The Boston firm, whose strategy works best in choppy markets, outperformed targets in all four quarters without being able to rely on "strange bumps in the forward curves," "irrational spreads" and other anomalies, Meyer said in a letter to clients in January.

"We ground it out," Meyer, 65, wrote in the yearend letter, a copy of which was obtained by Bloomberg News. "We uncovered increasingly subtle mispricings across fixed-income and foreign-exchange markets. We spent hundreds of hours refining our calculators."

Meyer exceeded a group of market indexes by an annual average of 7.7 percentage points since he began trading in February 2006, he said, even as volatility fell for a second straight year. Meyer ran Harvard's endowment, the world's biggest, for 15 years before leaving in 2005 with more than 30 employees amid an outcry over pay. Convexity, which attracted a record $6.3 billion from endowments and foundations as a hedge fund startup, got net deposits of $507 million in 2010.

The benchmarks with the most client assets are Barclays Capital More Than Five Years TIPS Index, MSCI EAFE Net Dividends Reinvested and Standard & Poor's 500 Total Return. The Barclays TIPS index, tracking inflation-protected bonds, returned 7.7% last year, while the MSCI index of non-U.S. stocks climbed 7.9%, according to Barclays and data compiled by Bloomberg. The S&P 500 rose 12.8%.

Meyer declined to comment.

The firm, which reported performance versus benchmarks rather than its absolute gain, takes its name from a term used by fixed-income traders in measuring a bond's sensitivity to interest rate movements. Investors stand to win more than they can lose in trades with "positive convexity."

The Chicago Board Options Exchange Volatility Index, a gauge of U.S. stock market swings known as the Vix, dropped to 17.75 on Dec. 31 from a record high of 80.86 on Nov. 20, 2008, amid the global financial crisis.

Convexity seeks to track the returns of indexes selected by its clients while providing an additional gain, known as alpha, of about 4 percentage points a year at each investment pool. Investors can pick from a mix of 15 indexes, using different asset classes for diversification.

Meyer employs 10 strategies centered on options trading and asset swaps, seeking to take advantage of different market climates. His team used a similar approach in quintupling assets at Harvard since 1990.

Market opportunities are likely to improve this year, Meyer said in the letter. The steepening of bond-yield curves over the past month and "continued stresses in Europe and in currencies globally could create opportunities across the board," he wrote.

Meyer's former employees at Harvard Management Co. who joined him at Convexity included bond traders Maurice Samuels and David Mittelman, the school's highest-paid endowment managers in 2003, earning $35.1 million and $34.1 million, respectively.

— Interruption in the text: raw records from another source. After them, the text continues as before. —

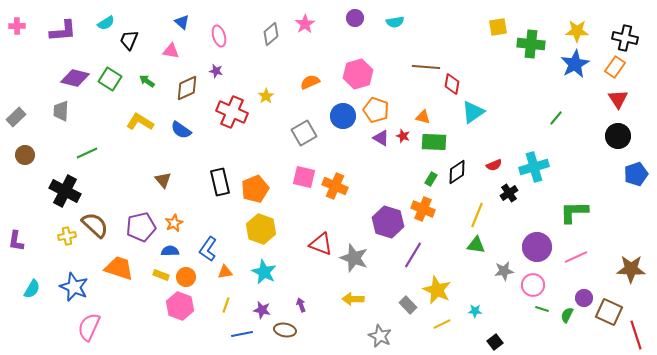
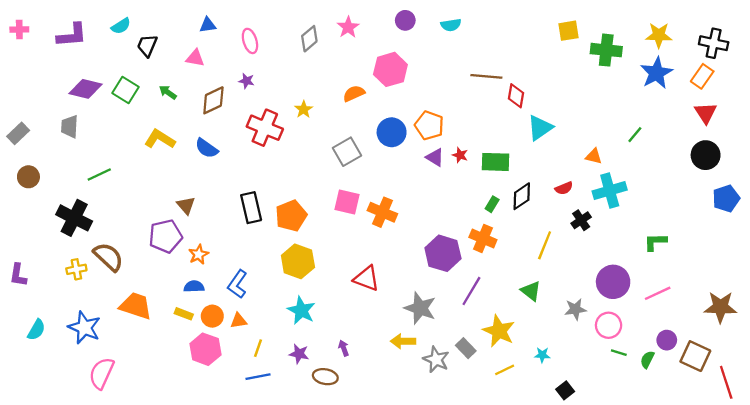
blue triangle: (182, 22) -> (208, 25), turned -49
pink hexagon: (358, 74) -> (390, 69), moved
orange triangle: (423, 117) -> (594, 156), moved
green L-shape: (574, 212) -> (655, 242), size x0.7
purple pentagon: (141, 227) -> (165, 236), moved
green triangle: (476, 245) -> (531, 291), moved, turned 30
gray star: (354, 258) -> (420, 308), moved
orange triangle: (225, 272) -> (239, 321), moved
blue line: (242, 334) -> (258, 377), moved
gray star: (380, 336) -> (436, 360), moved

Members of the class of 1969 wrote a letter to its then-president, Lawrence Summers, saying the money would be better spent on scholarships.

When Convexity opened, Harvard Management pledged $500 million to the fund. Endowments make up more than half of Meyer's clients.

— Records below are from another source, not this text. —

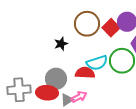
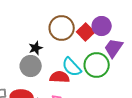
cyan semicircle: (97, 63) -> (72, 67), turned 65
gray circle: (56, 79) -> (31, 66), moved

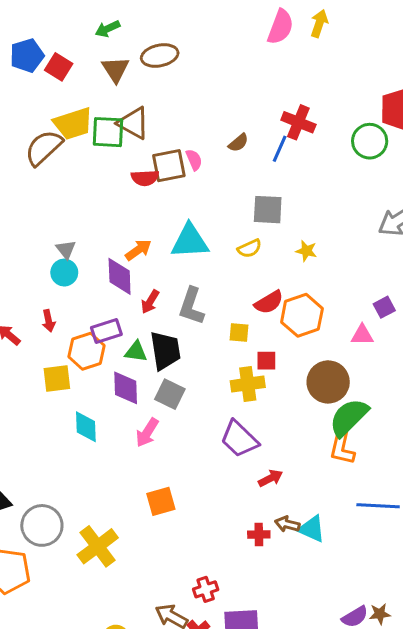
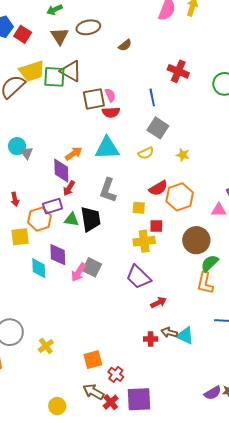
brown semicircle: (238, 143) -> (125, 45), moved
blue line: (280, 149) -> (152, 97), moved, turned -36
red semicircle: (145, 178) -> (111, 112), moved
gray square: (268, 210) -> (158, 128), turned 30
cyan circle: (64, 273) -> (17, 146), moved
red arrow: (150, 302) -> (69, 188), moved
purple diamond: (126, 388) -> (58, 255), moved
gray square: (170, 394) -> (92, 267), moved
green semicircle: (349, 417) -> (210, 263), size x0.7
orange square: (161, 501) -> (93, 360), moved
yellow cross: (98, 546) -> (46, 346), size x0.6
red cross: (206, 589) -> (116, 374), turned -35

Meyer averaged annual gains of 16% in his last decade at Harvard. The endowment rose to $25.9 billion in 2005 from $4.7 billion 15 years earlier, when he became Harvard Management's chief executive. Investments at the $27.6 billion fund, run by Jane Mendillo since July 2008, gained 11% in the past year, rebounding from the record 27% loss of 2009 spurred by the bankruptcy of Lehman Brothers Holdings Inc.

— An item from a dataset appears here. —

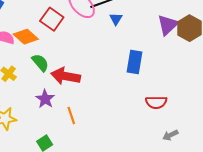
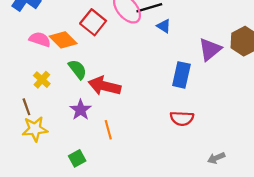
blue triangle: (116, 19) -> (164, 26), turned -32
purple triangle: (168, 25) -> (210, 49), moved
red semicircle: (156, 102) -> (182, 118), moved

"We do not intend to celebrate with marching elephants and proclamations, but we will make three observations," Meyer wrote. "First, performance has been a little better than expected. Second, our team is much broader and deeper. Third, we are considerably better at this than we were five years ago." Convexity, he wrote, is "quiet about our optimism, but don't think that it's not there."